Exercise inputs below:

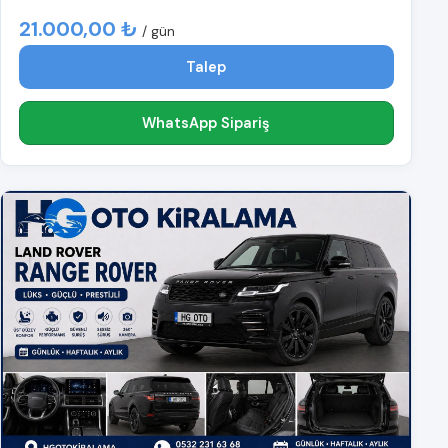
21.000,00 ₺
/ gün
Talep
WhatsApp Sipariş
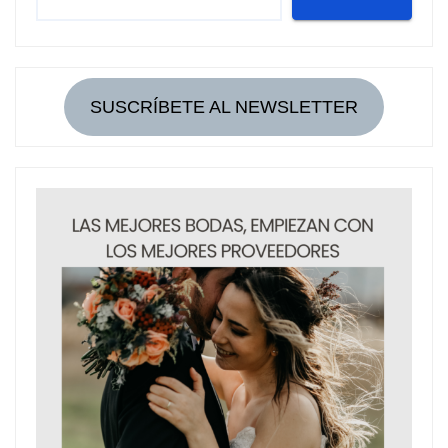
SUSCRÍBETE AL NEWSLETTER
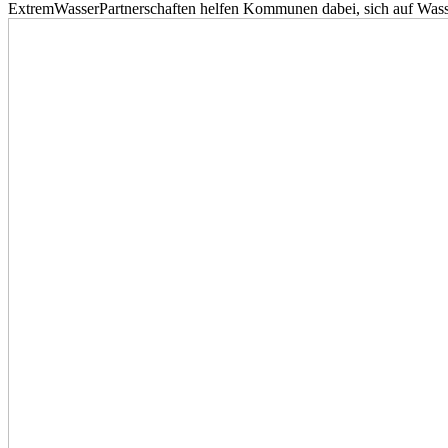
ExtremWasserPartnerschaften helfen Kommunen dabei, sich auf Wass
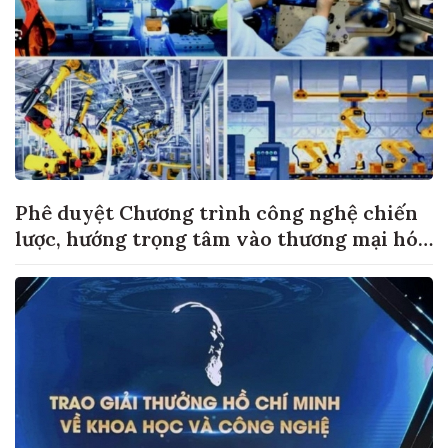
Phê duyệt Chương trình công nghệ chiến
lược, hướng trọng tâm vào thương mại hóa
sản phẩm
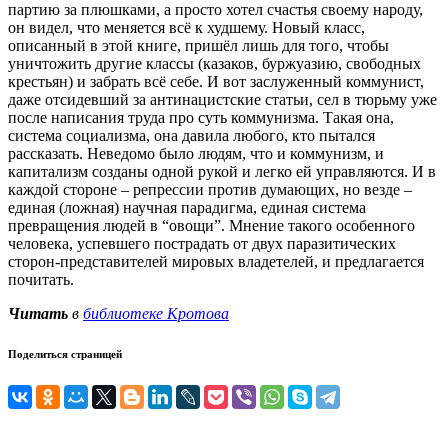
партию за плюшками, а просто хотел счастья своему народу,
он видел, что меняется всё к худшему. Новый класс,
описанный в этой книге, пришёл лишь для того, чтобы
уничтожить другие классы (казаков, буржуазию, свободных
крестьян) и забрать всё себе. И вот заслуженный коммунист,
даже отсидевший за антинацистские статьи, сел в тюрьму уже
после написания труда про суть коммунизма. Такая она,
система социализма, она давила любого, кто пытался
рассказать. Неведомо было людям, что и коммунизм, и
капитализм созданы одной рукой и легко ей управляются. И в
каждой стороне – репрессии против думающих, но везде –
единая (ложная) научная парадигма, единая система
превращения людей в “овощи”. Мнение такого особенного
человека, успевшего пострадать от двух паразитических
сторон-представителей мировых владетелей, и предлагается
почитать.
Читать
в
библиотеке Кротова
Поделиться страницей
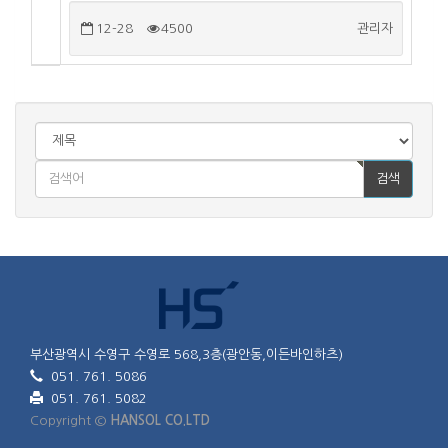
12-28
4500
관리자
검색
부산광역시 수영구 수영로 568,3층(광안동,이든바인하츠)
051. 761. 5086
051. 761. 5082
Copyright ©
HANSOL CO.LTD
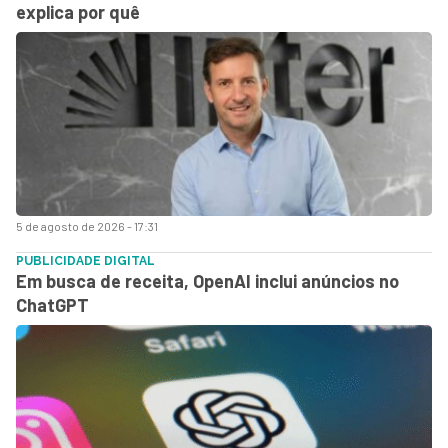
explica por quê
5 de agosto de 2026 - 17:31
PUBLICIDADE DIGITAL
Em busca de receita, OpenAI inclui anúncios no
ChatGPT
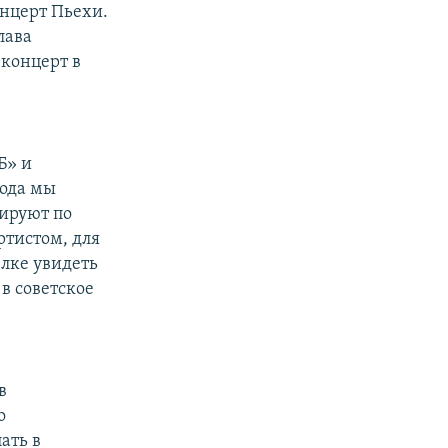
онцерт Пьехи.
лава
 концерт в
Б» и
года мы
ируют по
ртистом, для
елке увидеть
в советское
в
о
ать в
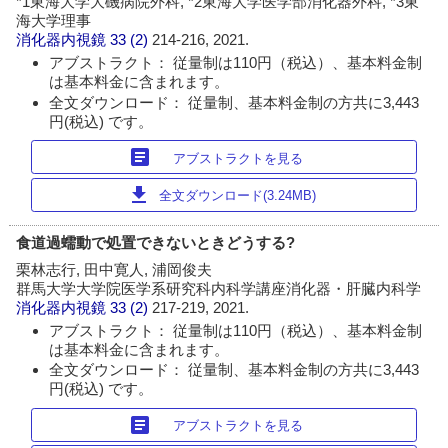
*1東海大学大磯病院外科, *2東海大学医学部消化器外科, *3東
海大学理事
消化器内視鏡
33 (2)
214-216, 2021.
アブストラクト： 従量制は110円（税込）、基本料金制
は基本料金に含まれます。
全文ダウンロード： 従量制、基本料金制の方共に3,443
円(税込) です。
article
アブストラクトを見る
download
全文ダウンロード(3.24MB)
食道過蠕動で処置できないときどうする?
栗林志行, 田中寛人, 浦岡俊夫
群馬大学大学院医学系研究科内科学講座消化器・肝臓内科学
消化器内視鏡
33 (2)
217-219, 2021.
アブストラクト： 従量制は110円（税込）、基本料金制
は基本料金に含まれます。
全文ダウンロード： 従量制、基本料金制の方共に3,443
円(税込) です。
article
アブストラクトを見る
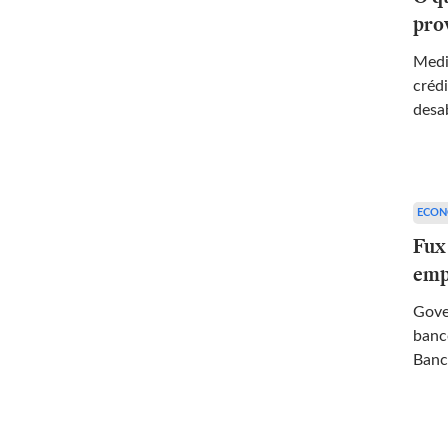
pro
Medi
créd
desa
ECON
Fux
emp
Gove
banc
Banc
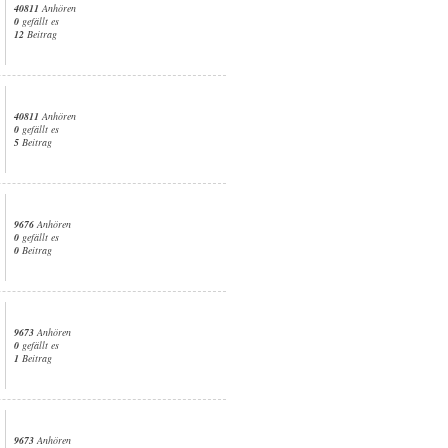
40811
Anhören
0
gefällt es
12
Beitrag
40811
Anhören
0
gefällt es
5
Beitrag
9676
Anhören
0
gefällt es
0
Beitrag
9673
Anhören
0
gefällt es
1
Beitrag
9673
Anhören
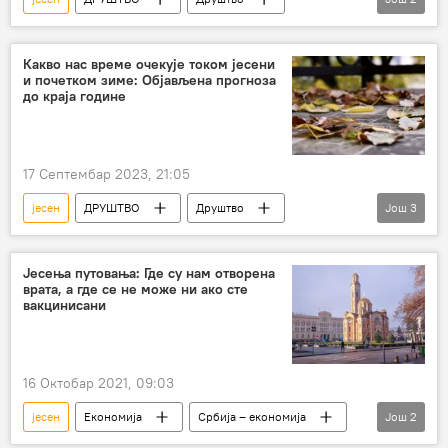
Србија – друштво
Временска прогноза
Какво нас време очекује током јесени
и почетком зиме: Објављена прогноза
до краја године
17 Септембар 2023, 21:05
јесен
ДРУШТВО
Друштво
Још
3
Србија – друштво
Временска прогноза
РХМЗ
Јесења путовања: Где су нам отворена
врата, а где се не може ни ако сте
вакцинисани
16 Октобар 2021, 09:03
јесен
Економија
Србија – економија
Још
2
Туризам и трговина
ЕКОНОМИЈА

End of Exercise inputs.

Task description -> Search the records above for "система". Copy each line where it is found.

Solution for this task ->
система социализма, она давила любого, кто пытался
единая (ложная) научная парадигма, единая система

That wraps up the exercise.